Programs:Molecular Microbiology & Immunology
Program in Molecular & Cellular Biosciences
Research Interests:cellular immunology, immunological tolerance, lymphocyte activation and effector functions » Click here for more about Dr. Parker's research » PubMed Listing
Preceptor RotationsDr. Parker has not indicated availability for preceptor rotations at this time.
Faculty MentorshipDr. Parker has not indicated availability as a mentor at this time.

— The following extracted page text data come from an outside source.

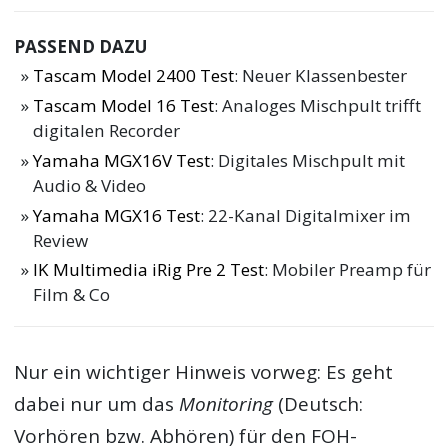
PASSEND DAZU
Tascam Model 2400 Test
: Neuer Klassenbester
Tascam Model 16 Test
: Analoges Mischpult trifft
digitalen Recorder
Yamaha MGX16V Test
: Digitales Mischpult mit
Audio & Video
Yamaha MGX16 Test
: 22-Kanal Digitalmixer im
Review
IK Multimedia iRig Pre 2 Test
: Mobiler Preamp für
Film & Co
Nur ein wichtiger Hinweis vorweg: Es geht
dabei nur um das
Monitoring
(Deutsch:
Vorhören bzw. Abhören) für den FOH-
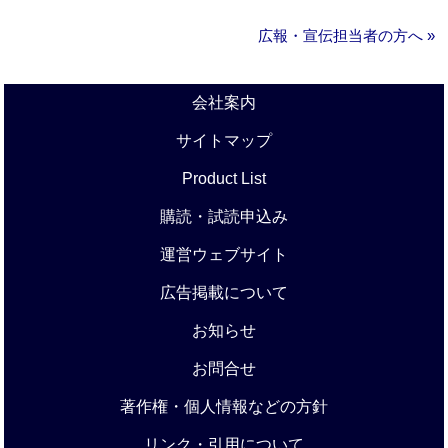
広報・宣伝担当者の方へ »
会社案内
サイトマップ
Product List
購読・試読申込み
運営ウェブサイト
広告掲載について
お知らせ
お問合せ
著作権・個人情報などの方針
リンク・引用について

My laboratory includes graduate student Jen Gardell, Research Assistant Professor Susan Murray, and research assistant Minhaz Sarker. We are interested in the cell-surface molecules and intracellular signaling pathways which determine whether an encounter between helper T cells and B cells or other antigen presenting cells results in immunity or tolerance. In a simplified model of peripheral tolerance to self, the Parker lab found that a signal through OX40 (CD134) blocks functional anergy in transferred T cells responding to transgenic or allogeneic antigens, drives the T cells to differentiate into cytokine-secreting effector cells, and results in fatal acute graft versus host disease in unirradiated recipient animals. Current work is focused on the role of NIK and the non-canonical pathway of NFκB activation in this signal through OX40 and other TNF receptor family members. In a second project, the lab is exploring the "immunological synapse", the structure that forms in the contact zone between a T cell and an antigen presenting cell. We are examining the role of the synapse in the specific delivery of the membrane-bound TNF family member, CD40L (CD154), that is necessary for T cell activation of B cells in the antibody response. We are also exploring differences among T cell subsets in the structure of the synapse and the functional consequences of those differences.